In January 2015, when Baupost paid out Rohrbeck’s $3.75 million bonus, Klarman congratulated her on a “strong year,” according to her filing. But she continued to struggle with her illness. At a business meeting in Panama, she had to excuse herself because she felt sick and took a cab to the hotel to rest. She told her boss what happened, and he asked her to talk again with him and Mann—a step Rohrbeck thought was unnecessary. He insisted. “You were a woman alone sick in a taxi,” she recalled Rizk saying.
In May, criticizing her performance, Rizk put her on a “development plan,” she said. As her boss’s scrutiny intensified, Rohrbeck said male colleagues told her Rizk was more comfortable with men in the group because he enjoyed sexist banter. Rizk, she was told, would initiate a game of “Hot? Not? Or past her prime?” to judge women in the real estate industry, according to her complaint. Rohrbeck said she too had seen this side of Rizk at a company dinner in early 2015. He brought up a male co-worker who had been fired for masturbating at his desk, then asked Rohrbeck if she had been the object of his affection, according to her account to the state. Baupost said Rizk declined to comment.

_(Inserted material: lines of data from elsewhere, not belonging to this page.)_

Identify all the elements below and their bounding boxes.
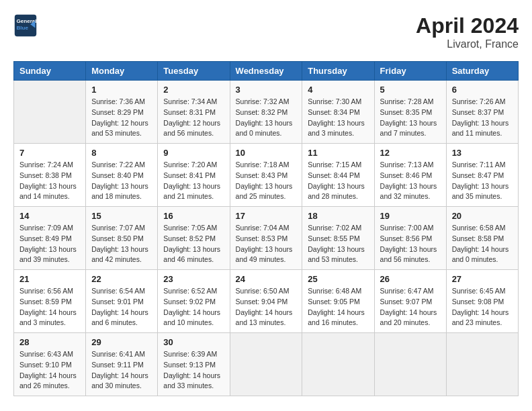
day-info: Sunrise: 7:20 AMSunset: 8:41 PMDaylight:… — [163, 160, 224, 202]
day-info: Sunrise: 6:50 AMSunset: 9:04 PMDaylight:… — [236, 286, 297, 328]
page-title: April 2024 — [416, 13, 519, 38]
day-number: 25 — [308, 274, 368, 284]
calendar-cell — [14, 81, 86, 144]
calendar-cell: 19Sunrise: 7:00 AMSunset: 8:56 PMDayligh… — [374, 207, 446, 270]
day-info: Sunrise: 7:28 AMSunset: 8:35 PMDaylight:… — [380, 97, 441, 139]
day-number: 27 — [452, 274, 513, 284]
day-info: Sunrise: 7:18 AMSunset: 8:43 PMDaylight:… — [236, 160, 297, 202]
calendar-cell: 10Sunrise: 7:18 AMSunset: 8:43 PMDayligh… — [230, 144, 302, 207]
day-info: Sunrise: 6:47 AMSunset: 9:07 PMDaylight:… — [380, 286, 441, 328]
day-number: 17 — [236, 211, 297, 221]
calendar-cell: 24Sunrise: 6:50 AMSunset: 9:04 PMDayligh… — [230, 270, 302, 333]
calendar-cell: 8Sunrise: 7:22 AMSunset: 8:40 PMDaylight… — [86, 144, 158, 207]
day-info: Sunrise: 7:04 AMSunset: 8:53 PMDaylight:… — [236, 223, 297, 265]
day-number: 2 — [163, 85, 224, 95]
calendar-week-row: 7Sunrise: 7:24 AMSunset: 8:38 PMDaylight… — [14, 144, 519, 207]
calendar-cell — [446, 333, 518, 396]
day-number: 29 — [91, 337, 152, 347]
logo-icon: General Blue — [13, 13, 38, 38]
day-info: Sunrise: 7:00 AMSunset: 8:56 PMDaylight:… — [380, 223, 441, 265]
day-info: Sunrise: 7:22 AMSunset: 8:40 PMDaylight:… — [91, 160, 152, 202]
day-info: Sunrise: 7:15 AMSunset: 8:44 PMDaylight:… — [308, 160, 368, 202]
day-number: 4 — [308, 85, 368, 95]
day-info: Sunrise: 6:45 AMSunset: 9:08 PMDaylight:… — [452, 286, 513, 328]
day-number: 11 — [308, 148, 368, 158]
day-info: Sunrise: 7:11 AMSunset: 8:47 PMDaylight:… — [452, 160, 513, 202]
calendar-week-row: 1Sunrise: 7:36 AMSunset: 8:29 PMDaylight… — [14, 81, 519, 144]
calendar-cell: 27Sunrise: 6:45 AMSunset: 9:08 PMDayligh… — [446, 270, 518, 333]
day-number: 19 — [380, 211, 441, 221]
weekday-header: Sunday — [14, 62, 86, 81]
day-number: 22 — [91, 274, 152, 284]
calendar-table: SundayMondayTuesdayWednesdayThursdayFrid… — [13, 61, 519, 396]
calendar-cell: 12Sunrise: 7:13 AMSunset: 8:46 PMDayligh… — [374, 144, 446, 207]
calendar-week-row: 14Sunrise: 7:09 AMSunset: 8:49 PMDayligh… — [14, 207, 519, 270]
calendar-cell — [374, 333, 446, 396]
day-info: Sunrise: 6:41 AMSunset: 9:11 PMDaylight:… — [91, 349, 152, 392]
calendar-cell: 6Sunrise: 7:26 AMSunset: 8:37 PMDaylight… — [446, 81, 518, 144]
calendar-week-row: 28Sunrise: 6:43 AMSunset: 9:10 PMDayligh… — [14, 333, 519, 396]
day-info: Sunrise: 6:56 AMSunset: 8:59 PMDaylight:… — [19, 286, 80, 328]
calendar-cell: 17Sunrise: 7:04 AMSunset: 8:53 PMDayligh… — [230, 207, 302, 270]
calendar-cell: 11Sunrise: 7:15 AMSunset: 8:44 PMDayligh… — [302, 144, 374, 207]
day-number: 16 — [163, 211, 224, 221]
page-header: General Blue April 2024 Livarot, France — [13, 13, 519, 50]
day-number: 30 — [163, 337, 224, 347]
day-info: Sunrise: 7:02 AMSunset: 8:55 PMDaylight:… — [308, 223, 368, 265]
day-number: 18 — [308, 211, 368, 221]
day-info: Sunrise: 7:24 AMSunset: 8:38 PMDaylight:… — [19, 160, 80, 202]
calendar-cell: 25Sunrise: 6:48 AMSunset: 9:05 PMDayligh… — [302, 270, 374, 333]
calendar-cell: 16Sunrise: 7:05 AMSunset: 8:52 PMDayligh… — [158, 207, 230, 270]
day-info: Sunrise: 6:54 AMSunset: 9:01 PMDaylight:… — [91, 286, 152, 328]
calendar-cell: 14Sunrise: 7:09 AMSunset: 8:49 PMDayligh… — [14, 207, 86, 270]
day-number: 13 — [452, 148, 513, 158]
calendar-cell — [230, 333, 302, 396]
weekday-header: Tuesday — [158, 62, 230, 81]
day-number: 1 — [91, 85, 152, 95]
day-number: 15 — [91, 211, 152, 221]
calendar-week-row: 21Sunrise: 6:56 AMSunset: 8:59 PMDayligh… — [14, 270, 519, 333]
page-subtitle: Livarot, France — [416, 38, 519, 50]
day-info: Sunrise: 7:36 AMSunset: 8:29 PMDaylight:… — [91, 97, 152, 139]
calendar-cell: 2Sunrise: 7:34 AMSunset: 8:31 PMDaylight… — [158, 81, 230, 144]
day-info: Sunrise: 7:09 AMSunset: 8:49 PMDaylight:… — [19, 223, 80, 265]
calendar-cell: 20Sunrise: 6:58 AMSunset: 8:58 PMDayligh… — [446, 207, 518, 270]
calendar-cell: 18Sunrise: 7:02 AMSunset: 8:55 PMDayligh… — [302, 207, 374, 270]
day-number: 28 — [19, 337, 80, 347]
calendar-cell: 15Sunrise: 7:07 AMSunset: 8:50 PMDayligh… — [86, 207, 158, 270]
weekday-header: Saturday — [446, 62, 518, 81]
weekday-header: Thursday — [302, 62, 374, 81]
weekday-header: Wednesday — [230, 62, 302, 81]
day-number: 20 — [452, 211, 513, 221]
calendar-cell: 30Sunrise: 6:39 AMSunset: 9:13 PMDayligh… — [158, 333, 230, 396]
day-number: 6 — [452, 85, 513, 95]
calendar-cell — [302, 333, 374, 396]
day-info: Sunrise: 7:32 AMSunset: 8:32 PMDaylight:… — [236, 97, 297, 139]
day-info: Sunrise: 7:07 AMSunset: 8:50 PMDaylight:… — [91, 223, 152, 265]
logo: General Blue — [13, 13, 38, 38]
calendar-cell: 23Sunrise: 6:52 AMSunset: 9:02 PMDayligh… — [158, 270, 230, 333]
day-number: 23 — [163, 274, 224, 284]
weekday-header: Monday — [86, 62, 158, 81]
day-number: 10 — [236, 148, 297, 158]
calendar-cell: 26Sunrise: 6:47 AMSunset: 9:07 PMDayligh… — [374, 270, 446, 333]
calendar-cell: 5Sunrise: 7:28 AMSunset: 8:35 PMDaylight… — [374, 81, 446, 144]
day-number: 8 — [91, 148, 152, 158]
day-info: Sunrise: 6:52 AMSunset: 9:02 PMDaylight:… — [163, 286, 224, 328]
day-info: Sunrise: 7:26 AMSunset: 8:37 PMDaylight:… — [452, 97, 513, 139]
day-info: Sunrise: 6:48 AMSunset: 9:05 PMDaylight:… — [308, 286, 368, 328]
calendar-cell: 22Sunrise: 6:54 AMSunset: 9:01 PMDayligh… — [86, 270, 158, 333]
weekday-header: Friday — [374, 62, 446, 81]
day-number: 21 — [19, 274, 80, 284]
day-number: 5 — [380, 85, 441, 95]
calendar-cell: 1Sunrise: 7:36 AMSunset: 8:29 PMDaylight… — [86, 81, 158, 144]
day-info: Sunrise: 7:34 AMSunset: 8:31 PMDaylight:… — [163, 97, 224, 139]
day-info: Sunrise: 7:05 AMSunset: 8:52 PMDaylight:… — [163, 223, 224, 265]
calendar-cell: 21Sunrise: 6:56 AMSunset: 8:59 PMDayligh… — [14, 270, 86, 333]
calendar-cell: 28Sunrise: 6:43 AMSunset: 9:10 PMDayligh… — [14, 333, 86, 396]
day-number: 24 — [236, 274, 297, 284]
day-info: Sunrise: 6:39 AMSunset: 9:13 PMDaylight:… — [163, 349, 224, 392]
day-info: Sunrise: 7:30 AMSunset: 8:34 PMDaylight:… — [308, 97, 368, 139]
day-number: 3 — [236, 85, 297, 95]
day-info: Sunrise: 6:58 AMSunset: 8:58 PMDaylight:… — [452, 223, 513, 265]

In October 2015, Rohrbeck said, Baupost told her that she’d be terminated. Rizk, she was informed, had concluded her “performance did not meet the standards of a tenured principal.” Even then, she left with a bonus. In her view, it was evidence of her mistreatment because it was such a comedown from the year before. It showed how lucrative the hedge fund world could be. The sum: $1 million.
BOTTOM LINE - A former money manager at Baupost, one of the world’s most successful hedge funds, alleges gender discrimination at the firm.